Education advocates on Thursday laid out a plan to fix Pennsylvania’s unconstitutional school-funding system, and attached a price tag: $6.2 billion.
A group of activists detailed their plan Thursday in advance of next week’s anticipated release of a state Basic Education Funding Commission report. That report, the product of months of testimony before lawmakers, is expected to issue recommendations for a path forward following last year’s Commonwealth Court ruling that Pennsylvania’s school funding system is unconstitutional.
Donna Cooper, executive director of Children First, which is part of the Pennsylvania Schools Work Coalition that issued the plan, said a “historic opportunity” is in front of Gov. Josh Shapiro, who has said his next budget plan, due in February, will include a broader remedy to the funding system, which a Commonwealth Court judge said shortchanged poorer districts and did not adequately account for student needs.
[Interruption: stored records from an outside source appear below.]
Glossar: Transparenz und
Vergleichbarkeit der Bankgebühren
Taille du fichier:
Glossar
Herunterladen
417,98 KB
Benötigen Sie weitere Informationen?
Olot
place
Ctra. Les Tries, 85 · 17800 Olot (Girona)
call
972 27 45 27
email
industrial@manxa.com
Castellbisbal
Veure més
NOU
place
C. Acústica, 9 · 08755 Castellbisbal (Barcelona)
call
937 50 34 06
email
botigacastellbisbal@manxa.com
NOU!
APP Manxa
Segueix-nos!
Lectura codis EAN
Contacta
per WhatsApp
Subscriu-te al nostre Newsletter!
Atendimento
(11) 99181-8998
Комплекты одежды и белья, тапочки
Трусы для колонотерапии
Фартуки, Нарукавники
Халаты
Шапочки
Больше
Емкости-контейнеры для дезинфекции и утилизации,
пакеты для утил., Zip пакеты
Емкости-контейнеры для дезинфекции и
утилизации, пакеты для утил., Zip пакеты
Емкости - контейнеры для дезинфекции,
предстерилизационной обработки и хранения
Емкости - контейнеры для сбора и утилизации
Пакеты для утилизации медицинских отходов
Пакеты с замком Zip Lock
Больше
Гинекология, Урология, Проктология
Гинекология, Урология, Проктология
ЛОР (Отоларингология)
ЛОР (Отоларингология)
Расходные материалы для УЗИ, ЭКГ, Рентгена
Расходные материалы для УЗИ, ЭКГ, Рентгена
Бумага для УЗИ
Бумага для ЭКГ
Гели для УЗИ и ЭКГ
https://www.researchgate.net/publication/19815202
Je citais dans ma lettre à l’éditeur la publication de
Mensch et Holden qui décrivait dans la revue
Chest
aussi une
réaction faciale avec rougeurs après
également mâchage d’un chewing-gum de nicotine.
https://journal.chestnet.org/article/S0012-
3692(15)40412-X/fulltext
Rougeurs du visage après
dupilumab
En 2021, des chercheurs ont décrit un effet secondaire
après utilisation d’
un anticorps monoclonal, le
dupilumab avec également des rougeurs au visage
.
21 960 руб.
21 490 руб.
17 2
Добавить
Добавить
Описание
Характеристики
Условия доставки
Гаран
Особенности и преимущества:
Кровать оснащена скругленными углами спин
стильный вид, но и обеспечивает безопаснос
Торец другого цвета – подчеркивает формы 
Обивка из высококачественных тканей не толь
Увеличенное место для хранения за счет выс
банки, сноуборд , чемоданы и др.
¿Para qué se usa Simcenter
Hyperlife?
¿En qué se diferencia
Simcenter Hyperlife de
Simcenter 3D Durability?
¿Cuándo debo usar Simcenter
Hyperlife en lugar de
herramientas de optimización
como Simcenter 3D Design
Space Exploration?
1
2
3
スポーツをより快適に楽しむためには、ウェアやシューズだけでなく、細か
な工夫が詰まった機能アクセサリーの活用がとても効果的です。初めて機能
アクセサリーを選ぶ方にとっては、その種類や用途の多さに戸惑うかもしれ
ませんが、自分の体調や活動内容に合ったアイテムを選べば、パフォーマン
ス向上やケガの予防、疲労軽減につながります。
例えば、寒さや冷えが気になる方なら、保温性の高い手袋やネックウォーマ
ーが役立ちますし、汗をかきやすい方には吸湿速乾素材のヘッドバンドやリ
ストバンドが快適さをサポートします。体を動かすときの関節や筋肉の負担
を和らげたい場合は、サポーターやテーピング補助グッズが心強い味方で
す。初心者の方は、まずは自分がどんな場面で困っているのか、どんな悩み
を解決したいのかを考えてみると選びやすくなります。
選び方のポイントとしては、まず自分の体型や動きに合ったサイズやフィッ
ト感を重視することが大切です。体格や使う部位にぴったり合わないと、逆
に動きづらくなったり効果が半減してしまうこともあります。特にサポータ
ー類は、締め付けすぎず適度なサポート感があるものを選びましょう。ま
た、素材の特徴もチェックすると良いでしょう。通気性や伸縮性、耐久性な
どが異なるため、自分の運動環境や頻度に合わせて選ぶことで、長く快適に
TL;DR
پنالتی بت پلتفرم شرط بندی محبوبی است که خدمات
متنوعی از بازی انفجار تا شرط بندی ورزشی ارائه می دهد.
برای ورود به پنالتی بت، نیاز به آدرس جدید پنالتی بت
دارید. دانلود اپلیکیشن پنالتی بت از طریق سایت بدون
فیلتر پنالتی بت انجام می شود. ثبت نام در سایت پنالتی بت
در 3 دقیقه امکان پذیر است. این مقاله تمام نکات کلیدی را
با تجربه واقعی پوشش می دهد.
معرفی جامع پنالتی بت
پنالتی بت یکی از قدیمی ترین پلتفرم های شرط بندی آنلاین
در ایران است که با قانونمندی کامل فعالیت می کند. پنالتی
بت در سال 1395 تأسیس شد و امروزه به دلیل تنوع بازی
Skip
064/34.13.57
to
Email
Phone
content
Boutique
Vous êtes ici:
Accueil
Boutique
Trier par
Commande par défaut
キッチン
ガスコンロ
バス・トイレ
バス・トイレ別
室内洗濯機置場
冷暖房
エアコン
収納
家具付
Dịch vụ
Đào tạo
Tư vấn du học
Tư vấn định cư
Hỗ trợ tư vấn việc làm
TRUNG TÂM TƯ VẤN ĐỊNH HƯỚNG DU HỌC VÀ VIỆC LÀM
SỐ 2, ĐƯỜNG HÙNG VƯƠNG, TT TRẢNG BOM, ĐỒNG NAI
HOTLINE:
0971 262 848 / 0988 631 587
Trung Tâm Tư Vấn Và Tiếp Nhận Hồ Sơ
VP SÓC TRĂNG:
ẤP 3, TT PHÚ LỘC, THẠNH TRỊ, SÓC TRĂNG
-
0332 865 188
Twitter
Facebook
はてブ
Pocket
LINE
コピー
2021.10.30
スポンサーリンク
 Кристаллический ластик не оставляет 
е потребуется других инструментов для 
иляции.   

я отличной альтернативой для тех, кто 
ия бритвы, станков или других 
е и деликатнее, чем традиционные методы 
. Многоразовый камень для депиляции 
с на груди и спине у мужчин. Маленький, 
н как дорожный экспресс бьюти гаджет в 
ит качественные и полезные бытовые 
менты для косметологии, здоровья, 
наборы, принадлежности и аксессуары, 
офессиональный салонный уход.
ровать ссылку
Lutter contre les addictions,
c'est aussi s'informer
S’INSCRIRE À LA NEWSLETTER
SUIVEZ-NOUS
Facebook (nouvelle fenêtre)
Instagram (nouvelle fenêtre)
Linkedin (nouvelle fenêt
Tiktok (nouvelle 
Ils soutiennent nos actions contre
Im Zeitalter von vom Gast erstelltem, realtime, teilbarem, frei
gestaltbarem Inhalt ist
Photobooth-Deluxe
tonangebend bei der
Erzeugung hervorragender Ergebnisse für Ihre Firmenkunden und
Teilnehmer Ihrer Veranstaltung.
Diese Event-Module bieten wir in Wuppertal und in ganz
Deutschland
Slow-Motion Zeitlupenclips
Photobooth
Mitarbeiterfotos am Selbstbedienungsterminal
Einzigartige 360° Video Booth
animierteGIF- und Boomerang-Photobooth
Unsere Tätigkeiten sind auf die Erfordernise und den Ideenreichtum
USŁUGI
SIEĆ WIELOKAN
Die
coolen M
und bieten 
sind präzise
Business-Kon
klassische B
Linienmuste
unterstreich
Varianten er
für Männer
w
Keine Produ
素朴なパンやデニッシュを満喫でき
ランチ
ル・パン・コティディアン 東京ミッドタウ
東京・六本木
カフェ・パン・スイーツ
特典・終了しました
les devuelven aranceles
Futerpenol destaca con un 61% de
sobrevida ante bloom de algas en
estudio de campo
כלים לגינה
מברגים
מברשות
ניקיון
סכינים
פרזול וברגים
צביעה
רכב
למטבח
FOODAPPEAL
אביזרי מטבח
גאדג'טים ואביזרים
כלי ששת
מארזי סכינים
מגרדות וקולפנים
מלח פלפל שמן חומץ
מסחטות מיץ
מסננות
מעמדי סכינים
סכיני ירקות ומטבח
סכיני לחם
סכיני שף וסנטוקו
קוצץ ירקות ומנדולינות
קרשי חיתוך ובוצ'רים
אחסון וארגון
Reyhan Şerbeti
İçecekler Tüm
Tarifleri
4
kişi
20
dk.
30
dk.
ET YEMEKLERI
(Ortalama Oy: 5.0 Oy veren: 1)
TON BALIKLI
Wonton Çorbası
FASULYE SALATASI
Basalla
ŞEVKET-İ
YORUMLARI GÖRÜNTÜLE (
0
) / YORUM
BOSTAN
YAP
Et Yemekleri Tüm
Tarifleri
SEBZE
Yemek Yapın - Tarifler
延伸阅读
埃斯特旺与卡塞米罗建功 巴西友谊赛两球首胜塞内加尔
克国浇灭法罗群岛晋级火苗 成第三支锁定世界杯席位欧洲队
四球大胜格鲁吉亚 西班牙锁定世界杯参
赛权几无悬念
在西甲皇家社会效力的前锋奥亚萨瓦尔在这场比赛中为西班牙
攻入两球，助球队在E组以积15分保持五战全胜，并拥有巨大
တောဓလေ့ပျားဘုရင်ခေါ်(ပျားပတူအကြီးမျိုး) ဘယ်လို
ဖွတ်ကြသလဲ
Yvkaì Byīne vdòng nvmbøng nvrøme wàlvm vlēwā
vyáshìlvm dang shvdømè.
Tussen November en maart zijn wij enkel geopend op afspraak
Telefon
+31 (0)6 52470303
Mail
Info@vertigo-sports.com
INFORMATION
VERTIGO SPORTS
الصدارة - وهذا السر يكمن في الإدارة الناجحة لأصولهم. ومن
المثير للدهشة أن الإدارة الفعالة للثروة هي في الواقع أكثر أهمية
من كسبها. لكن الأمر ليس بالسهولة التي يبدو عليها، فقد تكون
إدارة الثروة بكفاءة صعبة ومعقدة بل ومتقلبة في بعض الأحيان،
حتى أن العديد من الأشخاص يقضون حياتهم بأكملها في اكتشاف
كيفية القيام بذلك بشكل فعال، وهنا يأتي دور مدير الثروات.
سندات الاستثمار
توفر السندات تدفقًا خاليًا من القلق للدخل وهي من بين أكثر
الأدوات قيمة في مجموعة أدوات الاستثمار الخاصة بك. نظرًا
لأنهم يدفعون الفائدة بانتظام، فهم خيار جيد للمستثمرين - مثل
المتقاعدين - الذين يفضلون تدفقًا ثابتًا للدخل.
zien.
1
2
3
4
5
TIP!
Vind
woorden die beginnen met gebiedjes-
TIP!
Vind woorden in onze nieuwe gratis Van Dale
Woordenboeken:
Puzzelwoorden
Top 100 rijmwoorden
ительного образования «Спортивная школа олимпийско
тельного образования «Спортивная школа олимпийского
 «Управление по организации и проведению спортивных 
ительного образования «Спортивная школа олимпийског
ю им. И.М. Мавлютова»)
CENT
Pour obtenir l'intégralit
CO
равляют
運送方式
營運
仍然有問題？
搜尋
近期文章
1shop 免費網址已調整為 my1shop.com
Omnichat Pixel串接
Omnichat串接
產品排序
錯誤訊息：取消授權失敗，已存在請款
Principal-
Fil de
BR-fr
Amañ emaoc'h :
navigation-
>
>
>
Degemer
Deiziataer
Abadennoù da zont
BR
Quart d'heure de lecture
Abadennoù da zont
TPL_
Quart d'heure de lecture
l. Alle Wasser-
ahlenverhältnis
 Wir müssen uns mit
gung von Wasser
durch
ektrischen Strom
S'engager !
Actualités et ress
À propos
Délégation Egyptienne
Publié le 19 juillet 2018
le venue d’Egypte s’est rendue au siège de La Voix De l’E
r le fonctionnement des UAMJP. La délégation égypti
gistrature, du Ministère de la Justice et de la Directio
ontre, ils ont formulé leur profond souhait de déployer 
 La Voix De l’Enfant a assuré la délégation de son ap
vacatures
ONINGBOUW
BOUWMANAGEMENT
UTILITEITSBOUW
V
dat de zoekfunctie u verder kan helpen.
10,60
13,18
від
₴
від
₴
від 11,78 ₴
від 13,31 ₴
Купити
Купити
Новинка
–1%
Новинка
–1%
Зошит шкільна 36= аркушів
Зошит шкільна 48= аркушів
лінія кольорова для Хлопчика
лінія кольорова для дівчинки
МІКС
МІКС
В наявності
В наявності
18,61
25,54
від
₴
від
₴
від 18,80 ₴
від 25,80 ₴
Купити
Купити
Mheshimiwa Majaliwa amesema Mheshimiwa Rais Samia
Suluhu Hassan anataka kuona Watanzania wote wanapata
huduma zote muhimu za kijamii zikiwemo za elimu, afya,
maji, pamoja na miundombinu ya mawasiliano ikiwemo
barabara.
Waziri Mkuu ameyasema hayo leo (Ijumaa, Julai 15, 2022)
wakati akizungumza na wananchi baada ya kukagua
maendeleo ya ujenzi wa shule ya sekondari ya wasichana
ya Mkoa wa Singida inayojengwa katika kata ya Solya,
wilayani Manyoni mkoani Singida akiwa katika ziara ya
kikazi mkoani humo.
“We know and hope that he agrees with us that this is the right time this year to right the unconstitutional wrong,” Cooper said of Shapiro at Thursday’s news conference.
The advocates’ plan — sent to Harrisburg in December — could inform the Basic Education Funding Commission report, but lawmakers have been charged with coming up with their own fixes and are under no obligation to adopt any part of the activists’ roadmap.
A ‘constitutional shortfall fund’
In addition to regular education funding, the coalition said, the state should create a “constitutional shortfall fund” of the $6.2 billion, a figure calculated this fall by a Penn State professor who served as an expert witness for the plaintiffs during the 2021 trial and analyzed how much school districts need to spend to adequately educate students. That sum would be distributed over five years, with allocations made based on each district’s adequacy shortfall.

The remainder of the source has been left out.